Suspicious nfs kernel module crash

I routinely mount an NFS volume from my storage server, keymaster. I do it over VPN (I use openvpn) when I’m away from home, like at work or elsewhere.

Today I was trying to save a file to my NFS mounted share, and wasn’t able to. Trying to list the contents of the mounted share returned an error. I logged in, and discovered a following in /var/log/messages:


Apr 29 17:40:18 keymaster kernel: [179629.329499] ------------[ cut here ]------------
Apr 29 17:40:18 keymaster kernel: [179629.329520] WARNING: at /build/buildd-linux-2.6_2.6.32-31-i386-qYaaJr/linux-2.6-2.6.32
/debian/build/source_i386_xen/fs/buffer.c:1160 mark_buffer_dirty+0x20/0x7a()
Apr 29 17:40:18 keymaster kernel: [179629.329530] Hardware name:
Apr 29 17:40:18 keymaster kernel: [179629.329535] Modules linked in: ...
Apr 29 17:40:18 keymaster kernel: [179629.329784] Pid: 2408, comm: nfsd Not tainted 2.6.32-5-xen-686 #1
Apr 29 17:40:18 keymaster kernel: [179629.329791] Call Trace:
Apr 29 17:40:18 keymaster kernel: [179629.329808]  [<c1037799>] ? warn_slowpath_common+0x5e/0x8a
Apr 29 17:40:18 keymaster kernel: [179629.329820]  [<c10377cf>] ? warn_slowpath_null+0xa/0xc
Apr 29 17:40:18 keymaster kernel: [179629.329832]  [<c10d68cc>] ? mark_buffer_dirty+0x20/0x7a
...
Apr 29 17:40:18 keymaster kernel: [179629.330370]  [<f8fe6ec2>] ? svc_process+0x3be/0x5b8 [sunrpc]
Apr 29 17:40:18 keymaster kernel: [179629.330391]  [<f9157754>] ? nfsd+0xd3/0x112 [nfsd]
Apr 29 17:40:18 keymaster kernel: [179629.330410]  [<f9157681>] ? nfsd+0x0/0x112 [nfsd]
Apr 29 17:40:18 keymaster kernel: [179629.330423]  [<c104b348>] ? kthread+0x61/0x66
Apr 29 17:40:18 keymaster kernel: [179629.330433]  [<c104b2e7>] ? kthread+0x0/0x66
Apr 29 17:40:18 keymaster kernel: [179629.330446]  [<c1009b07>] ? kernel_thread_helper+0x7/0x10
Apr 29 17:40:18 keymaster kernel: [179629.330455] ---[ end trace e2458c053130f111 ]---

Now that looks like a nfs kernel module has bitten the dust. A quick Google search suggested running memory test, and that’s what I did. Since I recently installed Debian on keymaster, I did:

root@keymaster:~# aptitude install memtest86

Nicely enough, it re-configured grub automatically, so I just rebooted, and chose the memtest86 boot entry.

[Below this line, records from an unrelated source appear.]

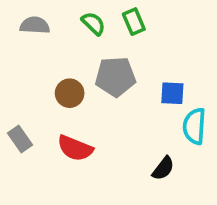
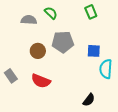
green rectangle: (134, 22) -> (91, 12), moved
gray semicircle: (35, 25) -> (29, 20), moved
black semicircle: (163, 168) -> (89, 100), moved

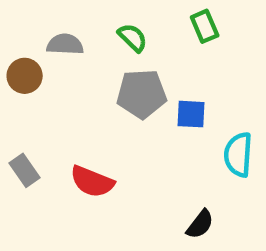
green semicircle: (51, 13) -> (133, 38), moved
brown circle: (38, 51) -> (25, 76), moved
blue square: (94, 51) -> (191, 114), moved

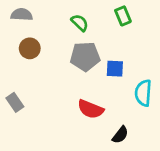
gray semicircle: (65, 44) -> (22, 15), moved
brown circle: (25, 76) -> (30, 48), moved
red semicircle: (92, 182) -> (91, 109), moved

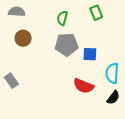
green semicircle: (80, 23) -> (62, 18), turned -120
red semicircle: (91, 109) -> (84, 86), moved
black semicircle: (120, 135) -> (113, 98), moved

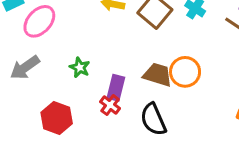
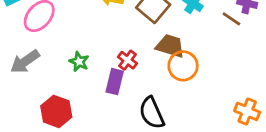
brown trapezoid: (158, 75) -> (170, 46), moved
red cross: (110, 105) -> (127, 60), moved

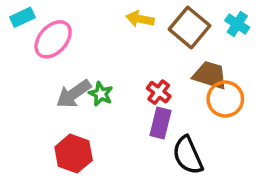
gray arrow: (25, 62) -> (74, 94), moved
purple rectangle: (115, 82) -> (160, 123), moved

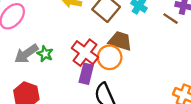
red cross: (159, 92) -> (85, 53), size x1.6
orange circle: (225, 99) -> (110, 57), moved

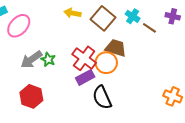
brown line: (171, 19) -> (149, 28), moved
purple rectangle: (86, 74) -> (85, 77), turned 48

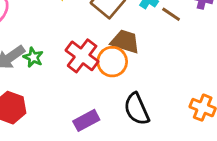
purple rectangle: (85, 77) -> (86, 120), moved
black semicircle: (102, 97) -> (137, 109), moved

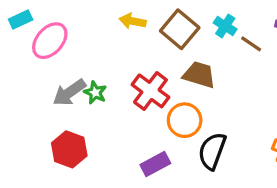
orange circle: (112, 62) -> (185, 120), moved
black semicircle: (137, 109) -> (212, 151), turned 44

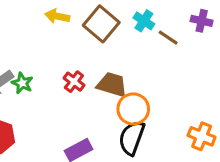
brown trapezoid: (199, 75) -> (112, 85), moved
red cross: (150, 91) -> (74, 82), size x0.6
orange circle: (185, 120) -> (133, 109), moved

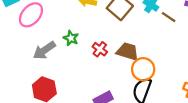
green star: (22, 83) -> (71, 38), moved

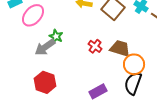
green star: (71, 38) -> (56, 36), moved

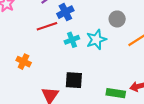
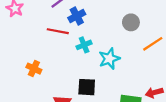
red line: (47, 26) -> (58, 31), turned 30
cyan star: (96, 40) -> (109, 59), moved

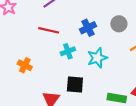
blue cross: (77, 16) -> (88, 28), moved
cyan cross: (84, 45) -> (68, 51), moved

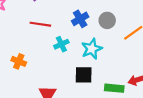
gray circle: (119, 24) -> (107, 20), moved
black square: (75, 84) -> (84, 75), moved

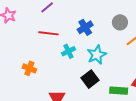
gray circle: (107, 20) -> (120, 22), moved
black square: (84, 75) -> (90, 79), turned -36

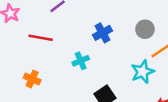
red line: (48, 33) -> (41, 38), moved
cyan star: (97, 55) -> (143, 72), moved

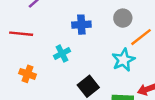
blue cross: (102, 33) -> (81, 25), turned 30
orange cross: (32, 79) -> (28, 74), moved

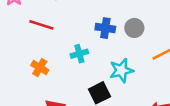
gray circle: (123, 18) -> (134, 28), moved
cyan star: (123, 60) -> (121, 70), moved

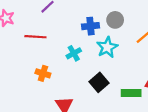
cyan star: (121, 70) -> (107, 47), moved

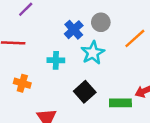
blue cross: (90, 26) -> (74, 30), turned -35
cyan cross: (74, 53) -> (56, 60), turned 32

23% into the test I saw Unexpected Interrupt, Halting CPU0, and a register dump:

memtest86 on a broken ram

So, if you see a more than suspicious crash, be sure to check your RAM before digging deeper into it.

Update:

My first thought was that it was a memory problem. I bought myself another 1GB of RAM. But when I put it into the server, and booted into the memtest, good heavens! Same thing!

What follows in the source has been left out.